── Source data ──

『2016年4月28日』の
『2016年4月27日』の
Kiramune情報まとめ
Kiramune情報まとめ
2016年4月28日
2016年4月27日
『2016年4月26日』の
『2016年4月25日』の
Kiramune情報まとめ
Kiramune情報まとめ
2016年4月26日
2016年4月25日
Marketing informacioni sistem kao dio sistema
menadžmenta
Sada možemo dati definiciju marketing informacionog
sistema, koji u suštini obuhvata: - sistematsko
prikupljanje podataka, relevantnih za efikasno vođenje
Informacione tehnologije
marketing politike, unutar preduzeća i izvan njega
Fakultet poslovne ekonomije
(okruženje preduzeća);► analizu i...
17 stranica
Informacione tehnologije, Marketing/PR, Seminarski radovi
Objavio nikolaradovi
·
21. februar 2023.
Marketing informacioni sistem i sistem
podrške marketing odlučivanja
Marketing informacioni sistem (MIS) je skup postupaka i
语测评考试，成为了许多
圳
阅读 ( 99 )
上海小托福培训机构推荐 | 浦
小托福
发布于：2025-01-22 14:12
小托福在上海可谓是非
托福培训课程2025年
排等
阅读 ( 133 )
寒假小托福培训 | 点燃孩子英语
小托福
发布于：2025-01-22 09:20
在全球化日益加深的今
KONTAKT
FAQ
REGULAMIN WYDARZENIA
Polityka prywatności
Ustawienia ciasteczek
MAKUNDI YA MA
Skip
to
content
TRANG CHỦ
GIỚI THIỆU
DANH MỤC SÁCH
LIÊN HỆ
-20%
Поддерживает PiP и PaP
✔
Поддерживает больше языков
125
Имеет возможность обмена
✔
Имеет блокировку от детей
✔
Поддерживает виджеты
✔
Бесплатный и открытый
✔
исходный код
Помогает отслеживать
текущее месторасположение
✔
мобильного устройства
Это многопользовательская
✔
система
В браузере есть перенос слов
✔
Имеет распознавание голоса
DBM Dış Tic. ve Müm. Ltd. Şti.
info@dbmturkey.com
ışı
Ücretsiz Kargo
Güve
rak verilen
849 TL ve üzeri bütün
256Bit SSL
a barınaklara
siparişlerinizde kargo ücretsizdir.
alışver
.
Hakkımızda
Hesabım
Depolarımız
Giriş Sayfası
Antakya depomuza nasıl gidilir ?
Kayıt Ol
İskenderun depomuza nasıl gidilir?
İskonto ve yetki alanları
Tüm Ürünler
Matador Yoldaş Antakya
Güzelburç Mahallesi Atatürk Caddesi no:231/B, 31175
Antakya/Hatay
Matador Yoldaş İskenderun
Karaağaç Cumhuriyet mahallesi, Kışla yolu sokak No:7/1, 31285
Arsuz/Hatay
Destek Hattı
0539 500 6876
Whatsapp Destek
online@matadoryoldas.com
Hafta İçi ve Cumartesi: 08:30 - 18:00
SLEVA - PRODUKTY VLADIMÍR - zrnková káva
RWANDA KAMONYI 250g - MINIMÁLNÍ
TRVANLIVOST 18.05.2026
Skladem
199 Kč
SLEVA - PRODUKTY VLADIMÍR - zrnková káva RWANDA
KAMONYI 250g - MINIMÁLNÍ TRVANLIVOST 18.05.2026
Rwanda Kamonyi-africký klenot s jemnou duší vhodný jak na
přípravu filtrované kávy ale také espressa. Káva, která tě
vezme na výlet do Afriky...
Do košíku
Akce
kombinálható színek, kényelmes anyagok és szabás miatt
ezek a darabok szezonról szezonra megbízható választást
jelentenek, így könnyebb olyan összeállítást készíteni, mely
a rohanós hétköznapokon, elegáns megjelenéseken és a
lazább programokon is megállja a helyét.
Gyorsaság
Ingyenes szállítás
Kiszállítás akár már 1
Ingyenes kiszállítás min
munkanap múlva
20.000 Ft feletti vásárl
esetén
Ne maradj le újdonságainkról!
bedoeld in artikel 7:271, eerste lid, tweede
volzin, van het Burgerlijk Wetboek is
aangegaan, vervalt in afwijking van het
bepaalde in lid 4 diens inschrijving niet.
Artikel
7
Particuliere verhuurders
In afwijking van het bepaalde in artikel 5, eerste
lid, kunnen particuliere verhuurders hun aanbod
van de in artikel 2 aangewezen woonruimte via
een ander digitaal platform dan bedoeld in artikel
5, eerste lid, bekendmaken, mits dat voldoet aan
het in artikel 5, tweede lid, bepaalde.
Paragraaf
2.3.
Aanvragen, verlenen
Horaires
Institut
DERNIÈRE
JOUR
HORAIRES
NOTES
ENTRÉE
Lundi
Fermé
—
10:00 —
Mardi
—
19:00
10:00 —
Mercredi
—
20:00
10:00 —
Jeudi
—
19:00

───

◆ **Problem statement**
Would you show every line in the data above that contains the string "Antakya"?

◆ **Written answer**
Antakya depomuza nasıl gidilir ?
Matador Yoldaş Antakya
Antakya/Hatay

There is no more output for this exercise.